Dealing with Missing Data in R


In data science, one of the common tasks is dealing with missing data. If we have missing data in your dataset, there are several ways to handle it in R programming. One way is to simply remove any rows or columns that contain missing data. Another way to handle missing data is to impute the missing values using a statistical method. This means replacing the missing values with estimates based on the other values in the dataset. For example, we can replace missing values with the mean or median value of the variable in which the missing values are found.

Missing Data

In R, the NA symbol is used to define the missing values, and to represent impossible arithmetic operations (like dividing by zero) we use the NAN symbol which stands for “not a number”. In simple words, we can say that both NA or NAN symbols represent missing values in R.

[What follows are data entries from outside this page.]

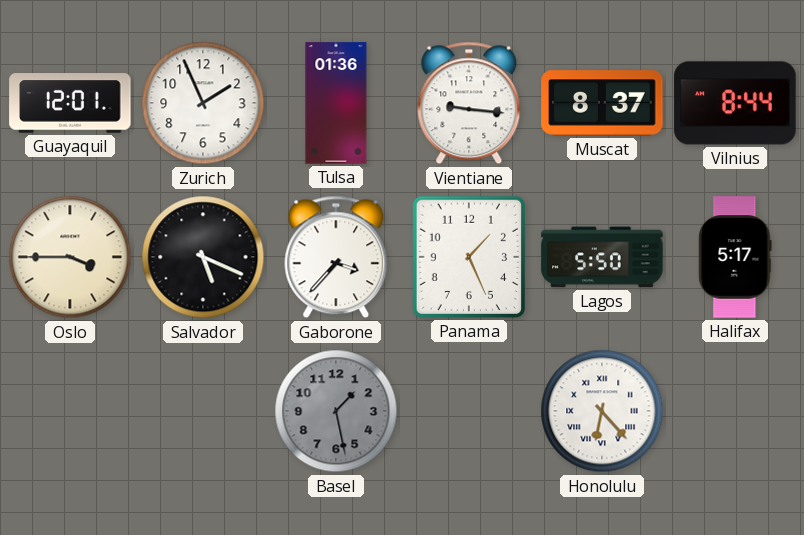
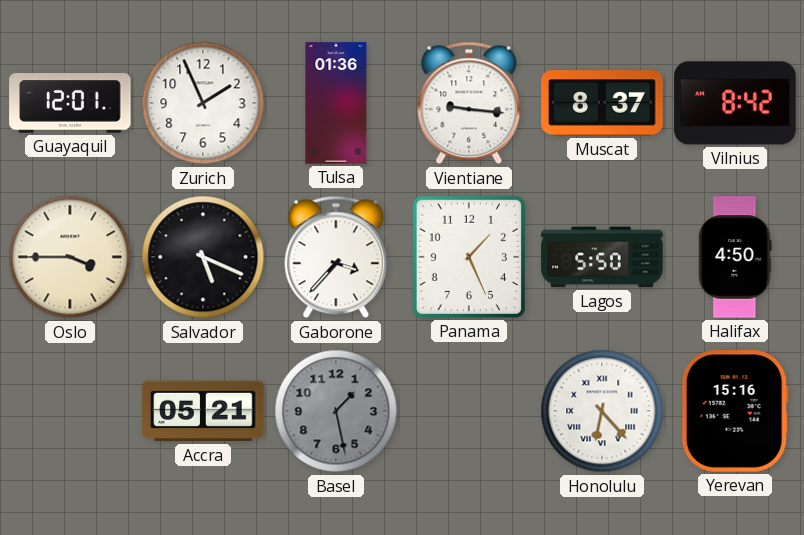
Vilnius: 8:44 -> 8:42
Halifax: 5:17 -> 4:50
Accra: none -> 05:21
Yerevan: none -> 15:16
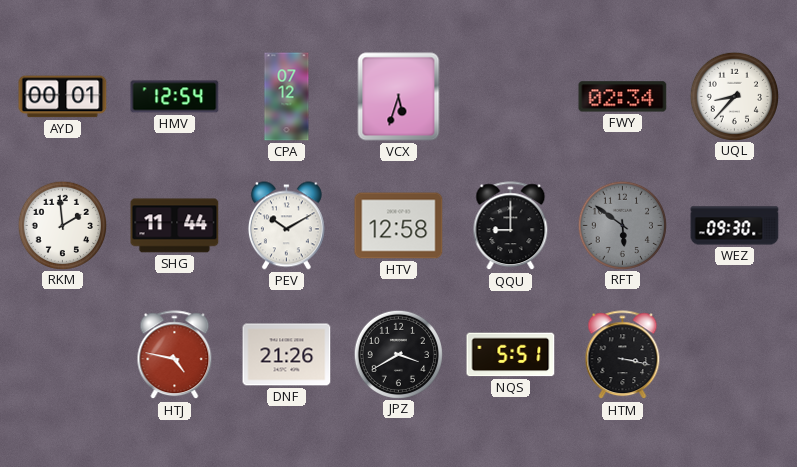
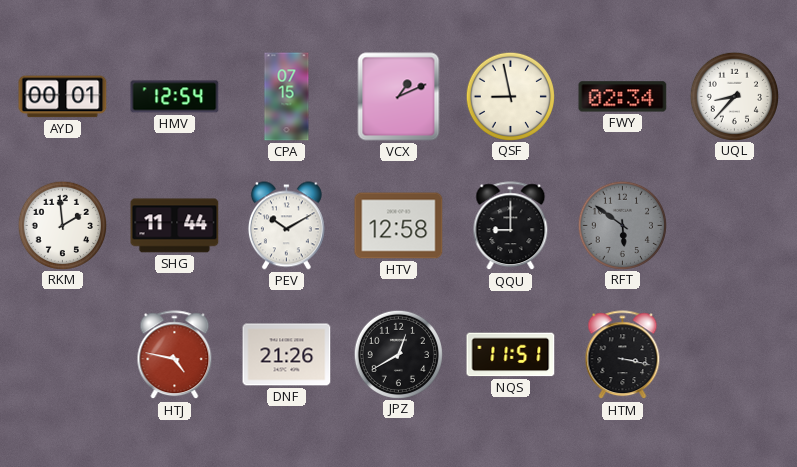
CPA: 07:12 -> 07:15
VCX: 5:33 -> 1:11
QSF: none -> 8:58
WEZ: 09:30 -> none
JPZ: 3:40 -> 12:40
NQS: 5:51 -> 11:51
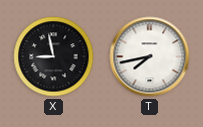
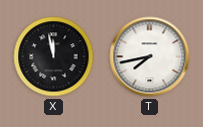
X: 8:58 -> 11:58
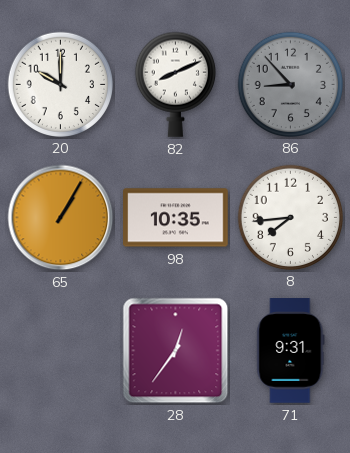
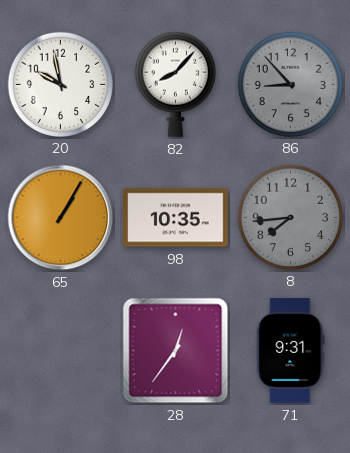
20: 10:00 -> 9:58
82: 8:11 -> 8:07
8 dial: white -> grey
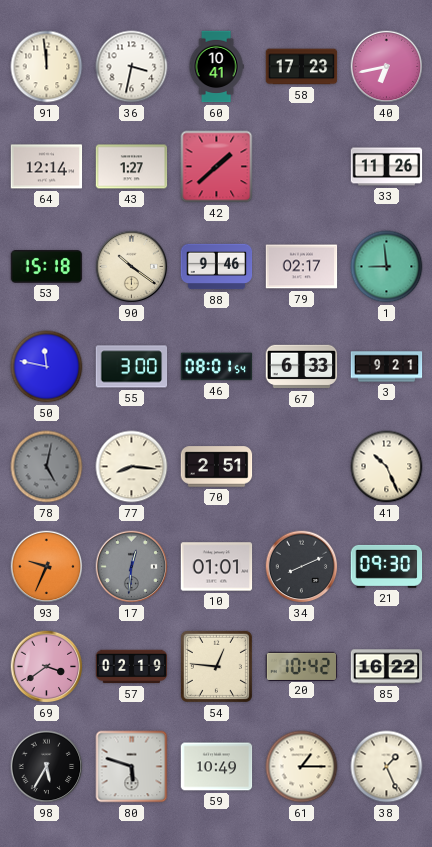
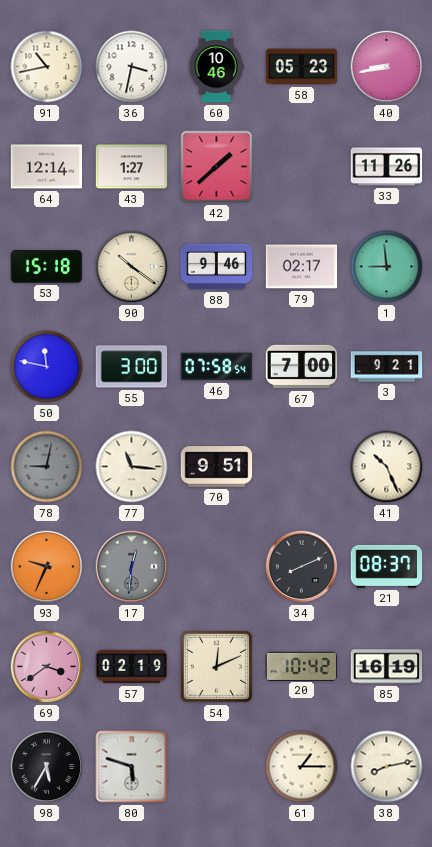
91: 11:59 -> 10:43
60: 10:41 -> 10:46
58: 17:23 -> 05:23
40: 6:43 -> 8:43
46: 08:01 -> 07:58
67: 6:33 -> 7:00
78: 5:02 -> 9:02
77: 8:16 -> 11:16
70: 2:51 -> 9:51
10: 01:01 -> none
21: 09:30 -> 08:37
54: 12:46 -> 12:11
85: 16:22 -> 16:19
59: 10:49 -> none
38: 1:26 -> 8:13
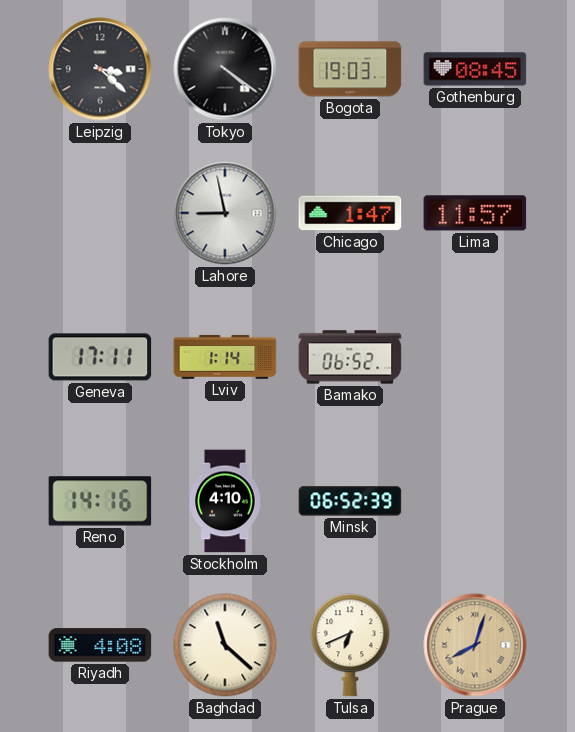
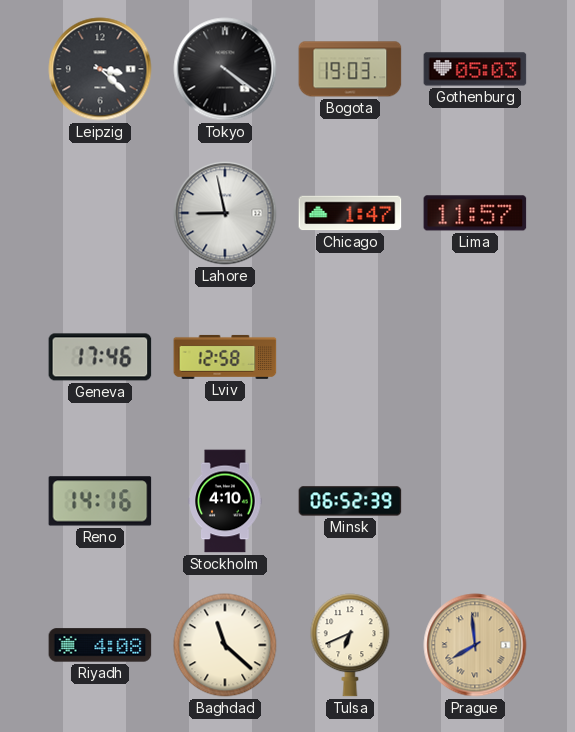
Gothenburg: 08:45 -> 05:03
Geneva: 17:11 -> 17:46
Lviv: 1:14 -> 12:58
Bamako: 06:52 -> none
Prague: 8:03 -> 7:59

Let us consider a scenario in which a teacher is inserting the marks (or data) of all the students in a spreadsheet. But by mistake, she forgot to insert data from one student in her class. Thus, missing data/values are practical in nature.

Finding Missing Data in R

R provides us with inbuilt functions using which we can find the missing values. Such inbuilt functions are explained in detail below −

Using the is.na() Function

We can use the is.na() inbuilt function in R to check for NA values. This function returns a vector that contains only logical value (either True or False). For the NA values in the original dataset, the corresponding vector value should be True otherwise it should be False.

Example

# vector with some data
myVector <- c(NA, "TP", 4, 6.7, 'c', NA, 12)
myVector

Output

[1] NA    "TP"  "4"   "6.7" "c"   NA    "12" 

Let’s find the NAs

# finding NAs
myVector <- c(NA, "TP", 4, 6.7, 'c', NA, 12)
is.na(myVector)

Output

[1]  TRUE FALSE FALSE FALSE FALSE  TRUE FALSE

Let’s identify NAs in Vector

myVector <- c(NA, "TP", 4, 6.7, 'c', NA, 12)
which(is.na(myVector))

Output

[1] 1 6

Let’s identify total number of NAs −

myVector <- c(NA, "TP", 4, 6.7, 'c', NA, 12)
sum(is.na(myVector))

Output

[1] 2

As you can see in the output this function produces a vector having True boolean value at those positions in which myVector holds a NA value.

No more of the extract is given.